- **Exercise description**
Given the records below, the lines starting at the line with "Koraci za dobijanje" and ending at the line with "SUSIJĘ STRAIPSNIAI" should be output exactly, both end lines kept and pictures left out.

- **Data provided**
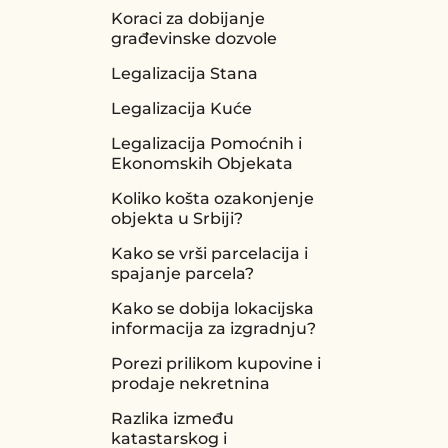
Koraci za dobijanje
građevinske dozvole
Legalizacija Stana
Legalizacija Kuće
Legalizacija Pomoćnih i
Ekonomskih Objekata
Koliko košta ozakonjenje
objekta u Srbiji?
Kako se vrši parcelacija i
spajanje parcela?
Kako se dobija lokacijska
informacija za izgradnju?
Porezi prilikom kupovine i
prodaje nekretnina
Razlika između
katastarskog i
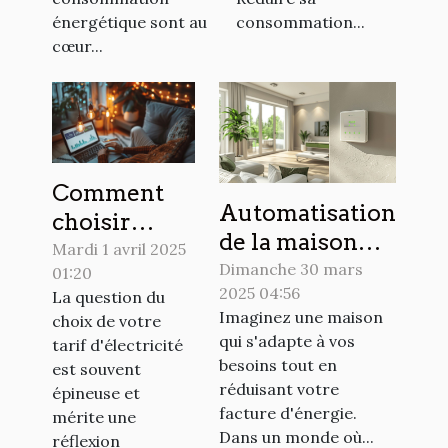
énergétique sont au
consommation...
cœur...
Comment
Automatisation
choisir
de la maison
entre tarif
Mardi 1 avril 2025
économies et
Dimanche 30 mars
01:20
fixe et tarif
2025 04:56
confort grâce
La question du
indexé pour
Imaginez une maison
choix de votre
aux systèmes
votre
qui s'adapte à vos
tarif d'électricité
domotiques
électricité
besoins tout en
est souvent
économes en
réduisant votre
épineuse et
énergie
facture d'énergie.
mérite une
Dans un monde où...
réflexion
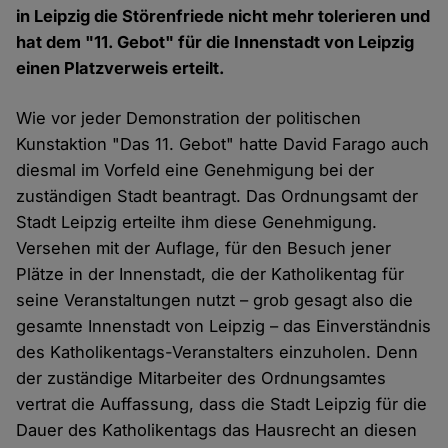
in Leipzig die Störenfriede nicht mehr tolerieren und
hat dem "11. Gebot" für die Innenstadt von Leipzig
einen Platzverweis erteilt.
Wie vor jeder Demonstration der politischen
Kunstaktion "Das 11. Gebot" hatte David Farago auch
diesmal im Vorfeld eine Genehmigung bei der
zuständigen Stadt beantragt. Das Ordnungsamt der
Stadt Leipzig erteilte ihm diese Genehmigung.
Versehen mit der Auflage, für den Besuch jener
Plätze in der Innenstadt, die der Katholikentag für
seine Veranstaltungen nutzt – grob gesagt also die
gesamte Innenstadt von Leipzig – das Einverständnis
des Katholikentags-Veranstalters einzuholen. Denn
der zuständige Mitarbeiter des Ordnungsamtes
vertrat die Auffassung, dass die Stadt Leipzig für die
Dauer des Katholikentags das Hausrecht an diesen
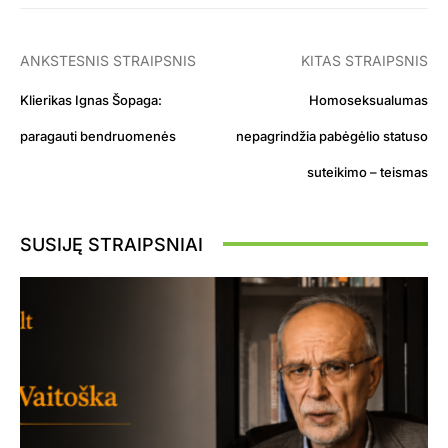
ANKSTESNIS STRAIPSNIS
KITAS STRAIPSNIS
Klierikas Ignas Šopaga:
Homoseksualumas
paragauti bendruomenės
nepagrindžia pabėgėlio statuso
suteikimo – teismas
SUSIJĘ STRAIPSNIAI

---

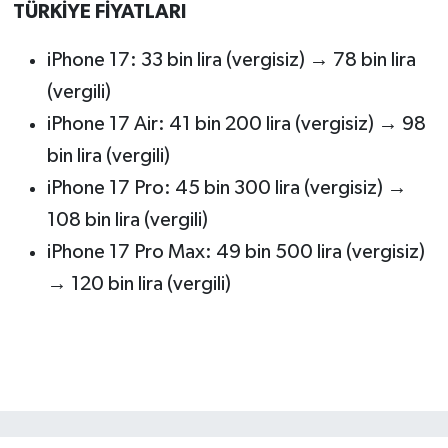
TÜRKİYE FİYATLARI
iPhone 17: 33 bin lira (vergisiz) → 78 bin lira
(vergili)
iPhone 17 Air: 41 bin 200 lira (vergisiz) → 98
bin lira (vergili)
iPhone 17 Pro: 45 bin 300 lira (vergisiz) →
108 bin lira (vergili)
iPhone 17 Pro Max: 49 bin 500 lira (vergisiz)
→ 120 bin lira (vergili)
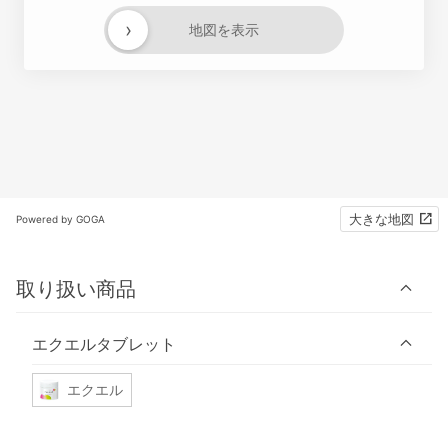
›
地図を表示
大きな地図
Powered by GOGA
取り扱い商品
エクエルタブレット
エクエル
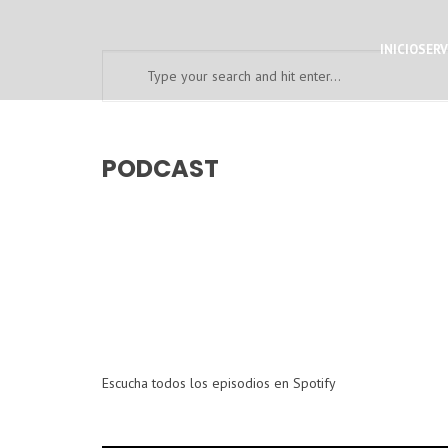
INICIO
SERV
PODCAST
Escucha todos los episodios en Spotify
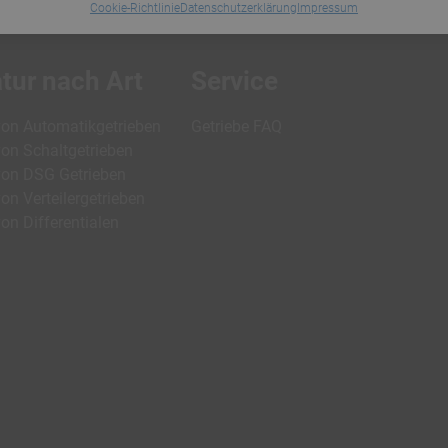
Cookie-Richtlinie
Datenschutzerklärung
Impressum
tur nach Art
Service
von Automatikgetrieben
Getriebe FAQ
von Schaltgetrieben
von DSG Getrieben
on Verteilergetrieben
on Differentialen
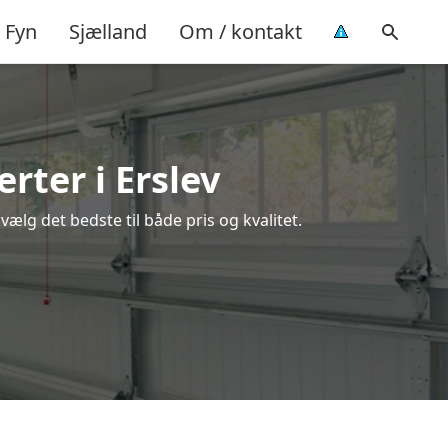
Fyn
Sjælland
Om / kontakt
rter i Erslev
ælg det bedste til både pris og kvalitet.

- **Response for this exercise**
Koraci za dobijanje
građevinske dozvole
Legalizacija Stana
Legalizacija Kuće
Legalizacija Pomoćnih i
Ekonomskih Objekata
Koliko košta ozakonjenje
objekta u Srbiji?
Kako se vrši parcelacija i
spajanje parcela?
Kako se dobija lokacijska
informacija za izgradnju?
Porezi prilikom kupovine i
prodaje nekretnina
Razlika između
katastarskog i
énergétique sont au
consommation...
cœur...
Comment
Automatisation
choisir
de la maison
entre tarif
Mardi 1 avril 2025
économies et
Dimanche 30 mars
01:20
fixe et tarif
2025 04:56
confort grâce
La question du
indexé pour
Imaginez une maison
choix de votre
aux systèmes
votre
qui s'adapte à vos
tarif d'électricité
domotiques
électricité
besoins tout en
est souvent
économes en
réduisant votre
épineuse et
énergie
facture d'énergie.
mérite une
Dans un monde où...
réflexion
in Leipzig die Störenfriede nicht mehr tolerieren und
hat dem "11. Gebot" für die Innenstadt von Leipzig
einen Platzverweis erteilt.
Wie vor jeder Demonstration der politischen
Kunstaktion "Das 11. Gebot" hatte David Farago auch
diesmal im Vorfeld eine Genehmigung bei der
zuständigen Stadt beantragt. Das Ordnungsamt der
Stadt Leipzig erteilte ihm diese Genehmigung.
Versehen mit der Auflage, für den Besuch jener
Plätze in der Innenstadt, die der Katholikentag für
seine Veranstaltungen nutzt – grob gesagt also die
gesamte Innenstadt von Leipzig – das Einverständnis
des Katholikentags-Veranstalters einzuholen. Denn
der zuständige Mitarbeiter des Ordnungsamtes
vertrat die Auffassung, dass die Stadt Leipzig für die
Dauer des Katholikentags das Hausrecht an diesen
ANKSTESNIS STRAIPSNIS
KITAS STRAIPSNIS
Klierikas Ignas Šopaga:
Homoseksualumas
paragauti bendruomenės
nepagrindžia pabėgėlio statuso
suteikimo – teismas
SUSIJĘ STRAIPSNIAI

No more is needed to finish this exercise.